Fox’s DVD of Demetrius and the Gladiators presents the film in 2.55:1 anamorphic widescreen with 20 scene selections. The image is certainly no equal of WB’s recent effort on Ben-Hur although it does manage a more accurate rendering of reds. Otherwise, it’s a somewhat tired-looking effort. Colours are not uniformly bright and clear and a fair bit of speckling and the odd scratch mar the image. Edge enhancement is quite obvious at times. This is a film that obviously needs some sprucing-up, although one can still enjoy the proceedings well enough on the current disc.

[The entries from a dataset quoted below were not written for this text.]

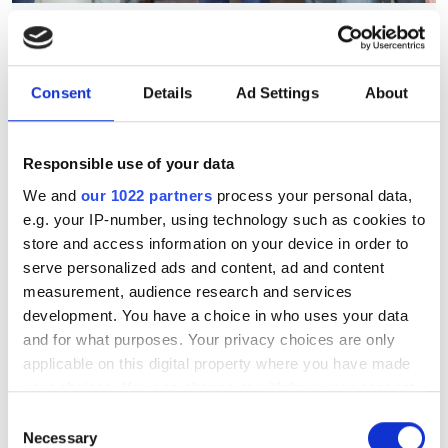
July funding roundup: silicon
photonics and lasers
investment driven by push
Consent
Details
Ad Settings
About
for AI infrastructure
Responsible use of your data
July funding focused on AI photonics,
We and
our 1022 partners
process your personal data,
laser technologies and advanced
e.g. your IP-number, using technology such as cookies to
optical manufacturing
store and access information on your device in order to
serve personalized ads and content, ad and content
measurement, audience research and services
development. You have a choice in who uses your data
and for what purposes. Your privacy choices are only
RELATED
applicable on this digital property where you have made
your choices. You can change or withdraw your consent
Hamamatsu Photonics purchases
any time from the Cookie Declaration or by clicking on
Consent
BAE Systems Imaging in
the Privacy trigger icon.
Necessary
Selection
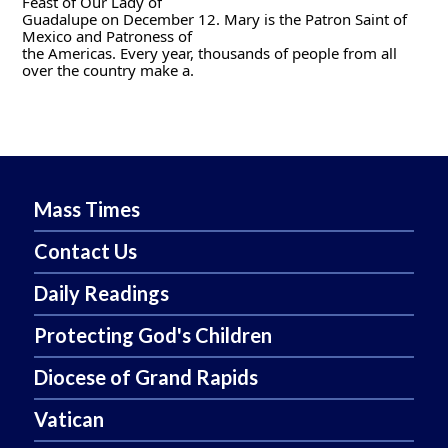
Feast of Our Lady of
Guadalupe on December 12. Mary is the Patron Saint of 
Mexico and Patroness of
the Americas. Every year, thousands of people from all 
over the country make a.
Mass Times
Contact Us
Daily Readings
Protecting God's Children
Diocese of Grand Rapids
Vatican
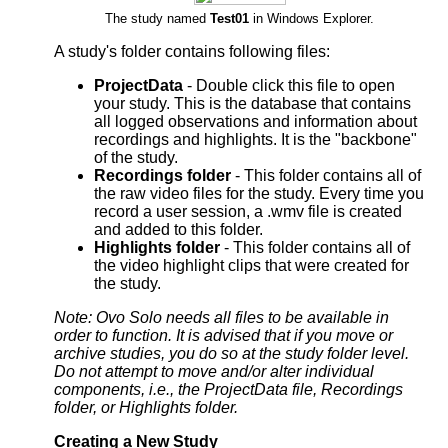
The study named
Test01
in Windows Explorer.
A study's folder contains following files:
ProjectData
- Double click this file to open
your study. This is the database that contains
all logged observations and information about
recordings and highlights. It is the "backbone"
of the study.
Recordings folder
- This folder contains all of
the raw video files for the study. Every time you
record a user session, a .wmv file is created
and added to this folder.
Highlights folder
- This folder contains all of
the video highlight clips that were created for
the study.
Note: Ovo Solo needs all files to be available in
order to function. It is advised that if you move or
archive studies, you do so at the study folder level.
Do not attempt to move and/or alter individual
components, i.e., the ProjectData file, Recordings
folder, or Highlights folder.
Creating a New Study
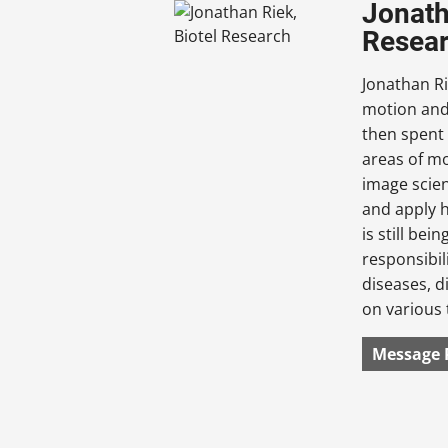
Jonath
Resea
Jonathan Ri
motion and 
then spent
areas of mo
image scien
and apply h
is still bei
responsibil
diseases, d
on various 
Message 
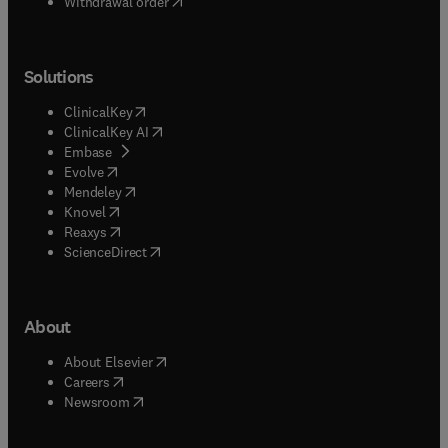
Withdrawal order
Solutions
(
opens in new tab/window
)
ClinicalKey
(
opens in new tab/window
)
ClinicalKey AI
(
opens in new tab/window
)
Embase
(
opens in new tab/window
)
Evolve
(
opens in new tab/window
)
Mendeley
(
opens in new tab/window
)
Knovel
(
opens in new tab/window
)
Reaxys
(
opens in new tab/window
)
ScienceDirect
About
(
opens in new tab/window
)
About Elsevier
(
opens in new tab/window
)
Careers
(
opens in new tab/window
)
Newsroom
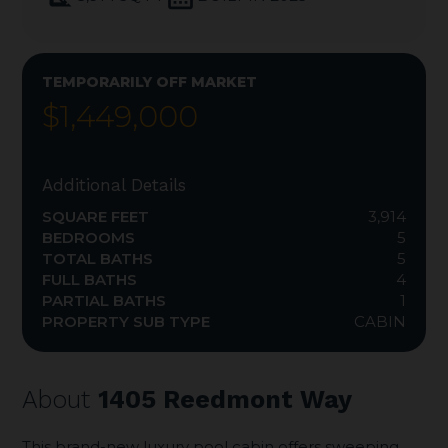
TEMPORARILY OFF MARKET
$1,449,000
Additional Details
SQUARE FEET
3,914
BEDROOMS
5
TOTAL BATHS
5
FULL BATHS
4
PARTIAL BATHS
1
PROPERTY SUB TYPE
CABIN
About
1405 Reedmont Way
This brand-new luxury pool cabin offers sweeping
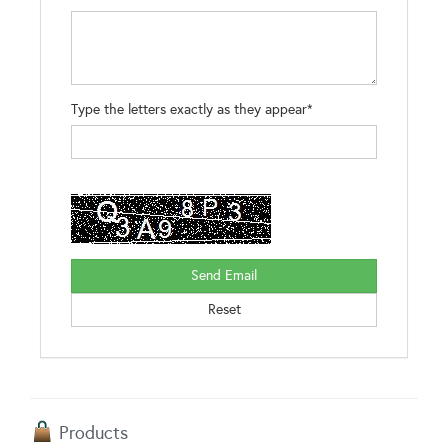
Type the letters exactly as they appear*
Products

The Dolby Digital 4.0 track does a very nice job of directional speech and sound effects across the fronts and conveys Waxman’s great score with considerable majesty. The surrounds kick in occasionally in the large crowd scenes. The mix is more engaging than the original stereo track, which is also included, however.
It’s always nice to see an older title being made available by Fox, but when so many other much superior classic Fox films haven’t seen the light of day, I really wonder about the company’s priorities. This is such an obvious cash-in on the current Gladiator, made even more blatant by the lack of any effort to really clean the film up. Then there’s a meager package of supplementary material that lacks imagination in the extreme. We get four theatrical trailers — essentially identical except they’re in different languages — and five trailers for other more contemporary Fox titles. If you’re going to put in some additional trailers, why not at least make them ones for films with some obvious connection to the one on the DVD?
Despite Fox’s rather cavalier treatment of Demetrius and the Gladiators, I’m glad to have it in my collection. It’s a worthy entry in the biblical epics genre — entertaining without taking itself too seriously. Who knows? If I watch it often enough, maybe I’ll come to see what it is that some people see in Victor Mature.